In the present invention, when changing the magnification, the lens group in the second group may be divided into two lens groups and moved separately, which reduces aberration fluctuations and further increases the magnification. It becomes easier.

In the present invention, focusing is performed by moving the first group because it reduces aberration fluctuations, but it is also possible to perform focusing by moving the third or fourth group. It is also possible to focus only on the object distance range.

(Effects of the Invention) According to the present invention, by specifying the refractive power and lens configuration of the four lenses R as described above, the entire lens system can be miniaturized and the zoom ratio can be as high as about 3 to 4. In addition, it is possible to achieve a zoom lens that has good optical performance over the entire zoom range.
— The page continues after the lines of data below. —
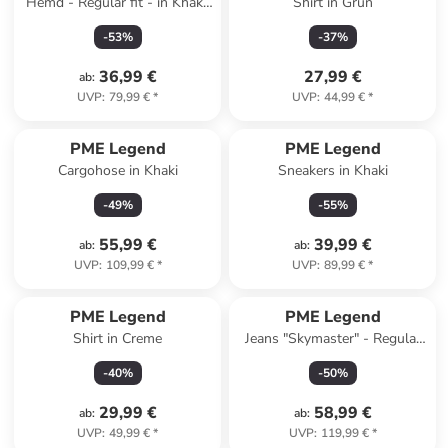
Hemd - Regular fit - in Khaki/
Shirt in Grün
Schwarz
-
53
%
-
37
%
36,99 €
27,99 €
ab
:
UVP
:
79,99 €
*
UVP
:
44,99 €
*
PME Legend
PME Legend
Cargohose in Khaki
Sneakers in Khaki
-
49
%
-
55
%
55,99 €
39,99 €
ab
:
ab
:
UVP
:
109,99 €
*
UVP
:
89,99 €
*
PME Legend
PME Legend
Shirt in Creme
Jeans "Skymaster" - Regular
fit - in Anthrazit
-
40
%
-
50
%
29,99 €
58,99 €
ab
:
ab
:
UVP
:
49,99 €
*
UVP
:
119,99 €
*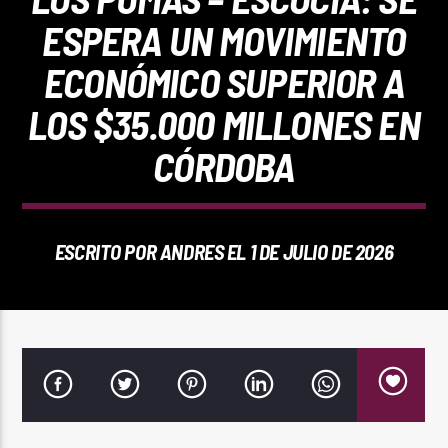
REPRODUCTOR WEB
ESPERA UN MOVIMIENTO
ECONÓMICO SUPERIOR A
LOS $35.000 MILLONES EN
0:00
CÓRDOBA
ESCRITO POR
ANDRES
EL 1 DE JULIO DE 2026
PlayFM 95.9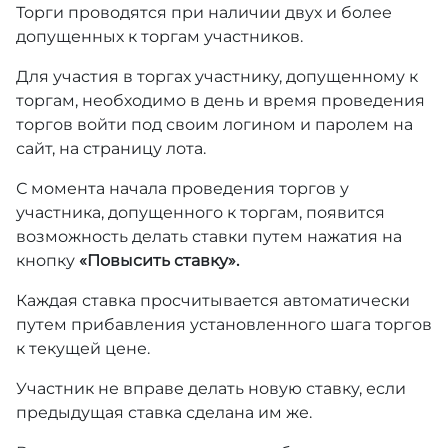
Торги проводятся при наличии двух и более
допущенных к торгам участников.
Для участия в торгах участнику, допущенному к
торгам, необходимо в день и время проведения
торгов войти под своим логином и паролем на
сайт, на страницу лота.
С момента начала проведения торгов у
участника, допущенного к торгам, появится
возможность делать ставки путем нажатия на
кнопку
«Повысить ставку».
Каждая ставка просчитывается автоматически
путем прибавления установленного шага торгов
к текущей цене.
Участник не вправе делать новую ставку, если
предыдущая ставка сделана им же.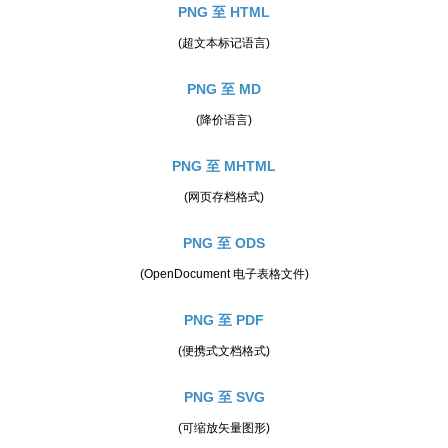
PNG 至 HTML
(超文本标记语言)
PNG 至 MD
(降价语言)
PNG 至 MHTML
(网页存档格式)
PNG 至 ODS
(OpenDocument 电子表格文件)
PNG 至 PDF
(便携式文档格式)
PNG 至 SVG
(可缩放矢量图形)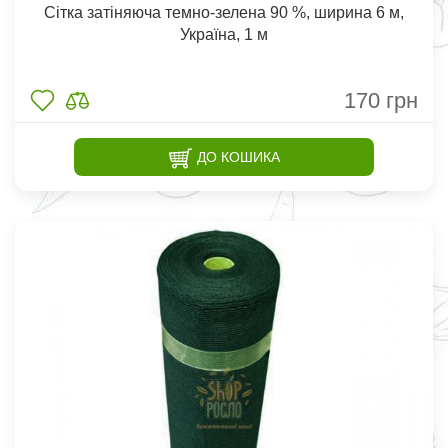
Сітка затіняюча темно-зелена 90 %, ширина 6 м,
Україна, 1 м
170
грн
ДО КОШИКА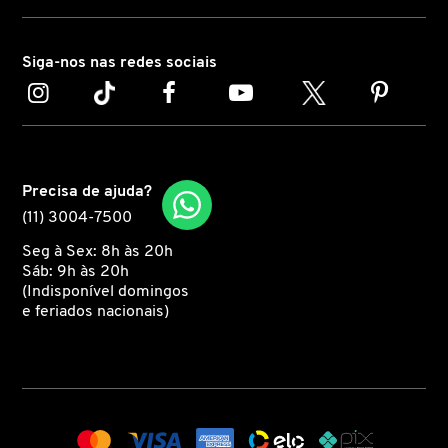
CAROLINA HERRERA
Siga-nos nas redes sociais
CARTIER
CAUDALIE
Precisa de ajuda?
(11) 3004-7500
CHLOÉ
Seg à Sex: 8h às 20h
Sáb: 9h às 20h
(Indisponível domingos
CLARINS
e feriados nacionais)
CLEAN RESERVE
CLINIQUE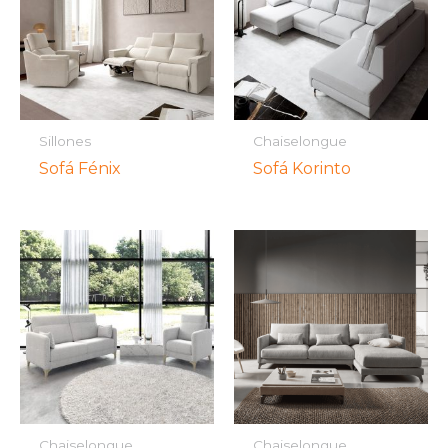
Sillones
Chaiselongue
Sofá Fénix
Sofá Korinto
Chaiselongue
Chaiselongue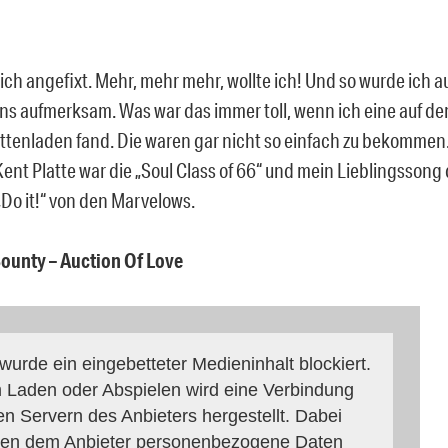
 ich angefixt. Mehr, mehr mehr, wollte ich! Und so wurde ich a
ns aufmerksam. Was war das immer toll, wenn ich eine auf d
attenladen fand. Die waren gar nicht so einfach zu bekommen
ent Platte war die „Soul Class of 66“ und mein Lieblingssong 
„Do it!“ von den Marvelows.
ounty – Auction Of Love
 wurde ein eingebetteter Medieninhalt blockiert.
 Laden oder Abspielen wird eine Verbindung
en Servern des Anbieters hergestellt. Dabei
en dem Anbieter personenbezogene Daten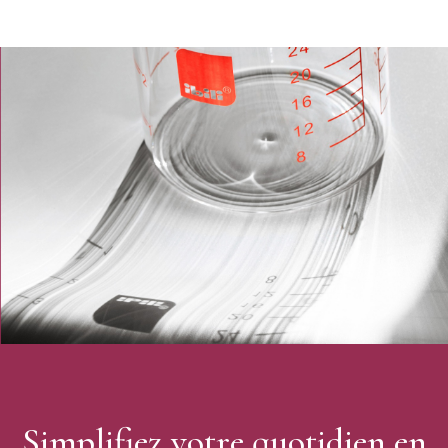
Simplifiez votre quotidien en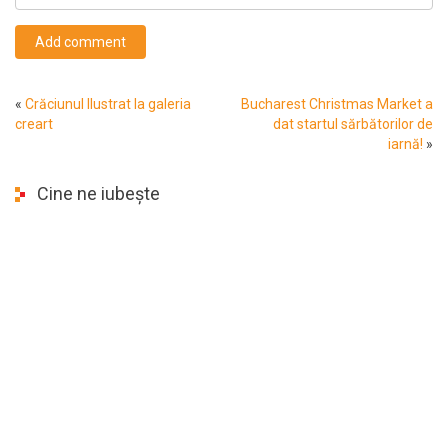
Add comment
«
Crăciunul Ilustrat la galeria
Bucharest Christmas Market a
creart
dat startul sărbătorilor de
iarnă!
»
Cine ne iubește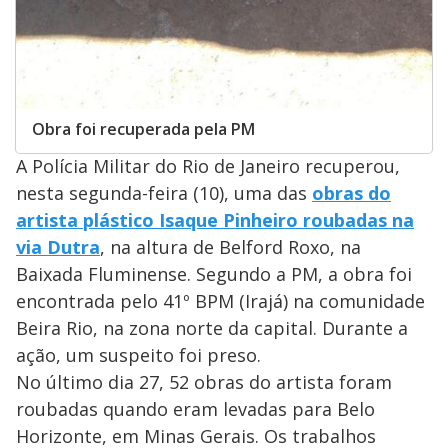
Obra foi recuperada pela PM
A Polícia Militar do Rio de Janeiro recuperou,
nesta segunda-feira (10), uma das
obras do
artista plástico Isaque Pinheiro roubadas na
via Dutra
, na altura de Belford Roxo, na
Baixada Fluminense. Segundo a PM, a obra foi
encontrada pelo 41º BPM (Irajá) na comunidade
Beira Rio, na zona norte da capital. Durante a
ação, um suspeito foi preso.
No último dia 27, 52 obras do artista foram
roubadas quando eram levadas para Belo
Horizonte, em Minas Gerais. Os trabalhos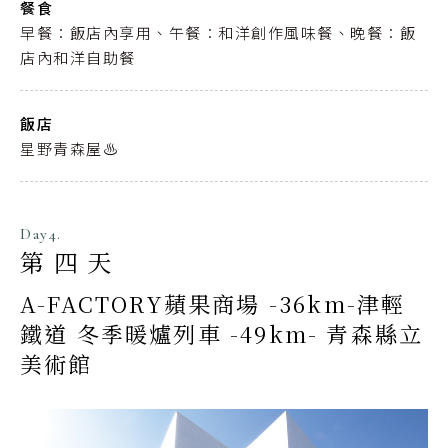
餐食
早餐：飯店內享用、午餐：和洋創作風味餐、晚餐：飯
店內和洋自助餐
飯店
星野青森屋♨️
Day4.
第四天
A-FACTORY蘋果商場 -36km-津輕
鐵道 冬季暖爐列車 -49km- 青森縣立
美術館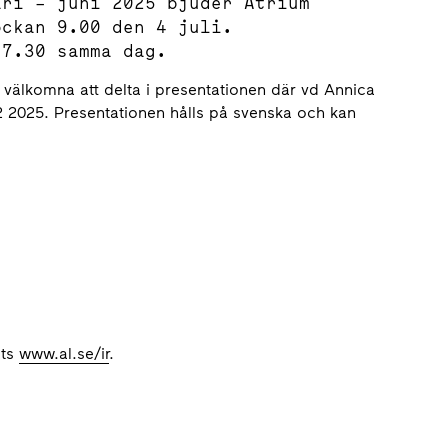
ari – juni 2025 bjuder Atrium
ockan 9.00 den 4 juli.
 7.30 samma dag.
r välkomna att delta i presentationen där vd Annica
2 2025. Presentationen hålls på svenska och kan
ats
www.al.se/ir
.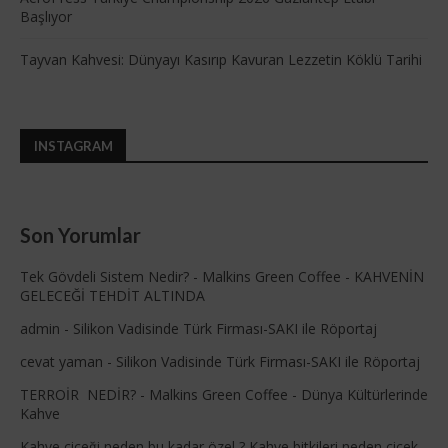
Başlıyor
Tayvan Kahvesi: Dünyayı Kasırıp Kavuran Lezzetin Köklü Tarihi
INSTAGRAM
Son Yorumlar
Tek Gövdeli Sistem Nedir? - Malkins Green Coffee
-
KAHVENİN
GELECEĞİ TEHDİT ALTINDA
admin
-
Silikon Vadisinde Türk Firması-SAKI ile Röportaj
cevat yaman
-
Silikon Vadisinde Türk Firması-SAKI ile Röportaj
TERROİR NEDİR? - Malkins Green Coffee
-
Dünya Kültürlerinde
Kahve
Kahve çiçeği neden bu kadar özel ? Kahve bitkileri neden çiçek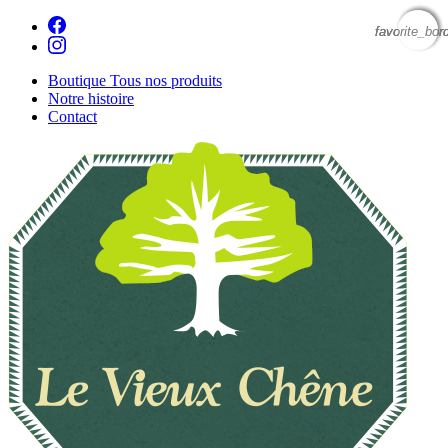
favorite_bor
favorite_bor
favorite_bor
Boutique
Tous nos produits
Notre histoire
Contact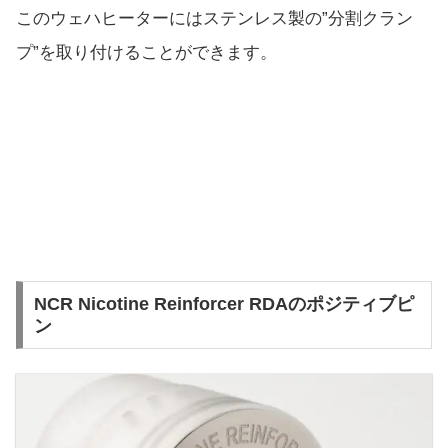
このウェハヒーターにはステンレス製の”分割クラン
プ”を取り付けることができます。
NCR Nicotine Reinforcer RDAのポジティブピ
ン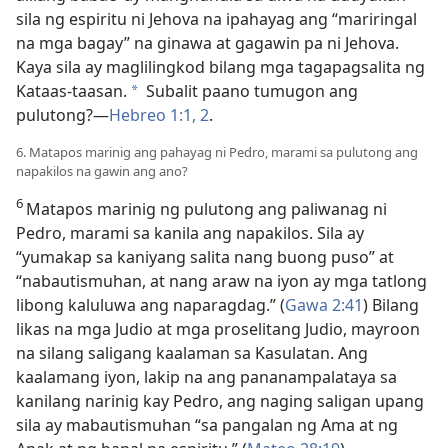
sila ng espiritu ni Jehova na ipahayag ang “mariringal
na mga bagay” na ginawa at gagawin pa ni Jehova.
Kaya sila ay maglilingkod bilang mga tagapagsalita ng
Kataas-taasan.
Subalit paano tumugon ang
*
pulutong?​—
Hebreo 1:1, 2
.
6. Matapos marinig ang pahayag ni Pedro, marami sa pulutong ang
napakilos na gawin ang ano?
6
Matapos marinig ng pulutong ang paliwanag ni
Pedro, marami sa kanila ang napakilos. Sila ay
“yumakap sa kaniyang salita nang buong puso” at
“nabautismuhan, at nang araw na iyon ay mga tatlong
libong kaluluwa ang naparagdag.” (
Gawa 2:41
) Bilang
likas na mga Judio at mga proselitang Judio, mayroon
na silang saligang kaalaman sa Kasulatan. Ang
kaalamang iyon, lakip na ang pananampalataya sa
kanilang narinig kay Pedro, ang naging saligan upang
sila ay mabautismuhan “sa pangalan ng Ama at ng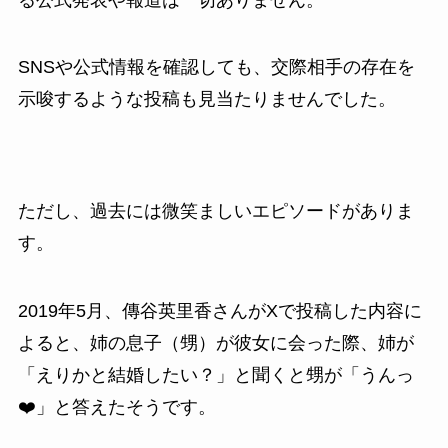
SNSや公式情報を確認しても、交際相手の存在を
示唆するような投稿も見当たりませんでした。
ただし、過去には微笑ましいエピソードがありま
す。
2019年5月、傳谷英里香さんがXで投稿した内容に
よると、姉の息子（甥）が彼女に会った際、姉が
「えりかと結婚したい？」と聞くと甥が「うんっ
❤️」と答えたそうです。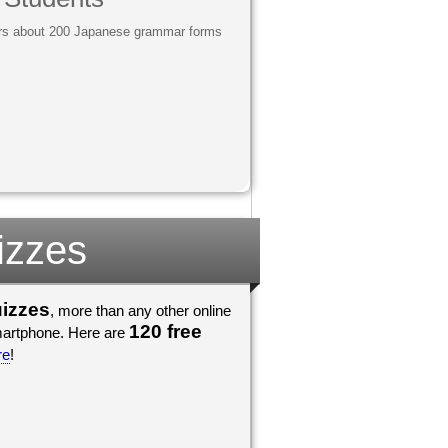
vers about 200 Japanese grammar forms
izzes
uizzes
, more than any other online
120 free
he go, on any iPad, iPod, tablet, or smartphone. Here are
re
!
[Brief explanation of drawings]

FIG. 1 is an explanatory diagram of the paraxial refractive power arrangement of the zoom lens of the present invention, and FIGS. 2 to 4 are numerical examples 1 to 3 of the present invention, respectively.
5 to 7 are aberration diagrams of numerical examples 1 to 3 of the present invention, respectively. I in the cross-sectional view of the lens
, IT, III, rV are sequentially 1st group, 2n, 3rd group.
The fourth group, arrows indicate the movement direction of each lens group during zooming from the wide-angle end to the telephoto end, and in the lens cross-sectional view, (A) shows the wide-angle end, (B) shows the middle, and (C) shows the telephoto end. In the aberration diagram (A). (B) and (C) are at the wide-angle end, respectively.
Aberration at intermediate and telephoto end, d is d-line, g is g-line, S. C is a sine condition, ΔS is a sagittal image plane, and ΔM is a meridional image plane.

Claims (2)

[Claims] (1) It has four lens groups, in order from the object side: the first group with negative refractive power, the second group with positive refractive power, the third group with negative refractive power, and the fourth group with positive refractive power. When changing the magnification from the wide-angle end to the telephoto end, both the second and third groups are moved toward the object side, and when changing the magnification from the wide-angle end to the telephoto end, the paraxial lateral magnification of the fourth group is changed from the wide-angle end to the telephoto end. A zoom lens characterized in that each element is set so that is always positive. (2) When changing the magnification from the wide-angle end to the telephoto end, when the amounts of movement of the third and fourth groups are M3 and M4, and the amount of movement toward the image plane side is positive, -1<M4/M3<0 .8. The zoom lens according to claim 1, wherein the zoom lens satisfies the following condition.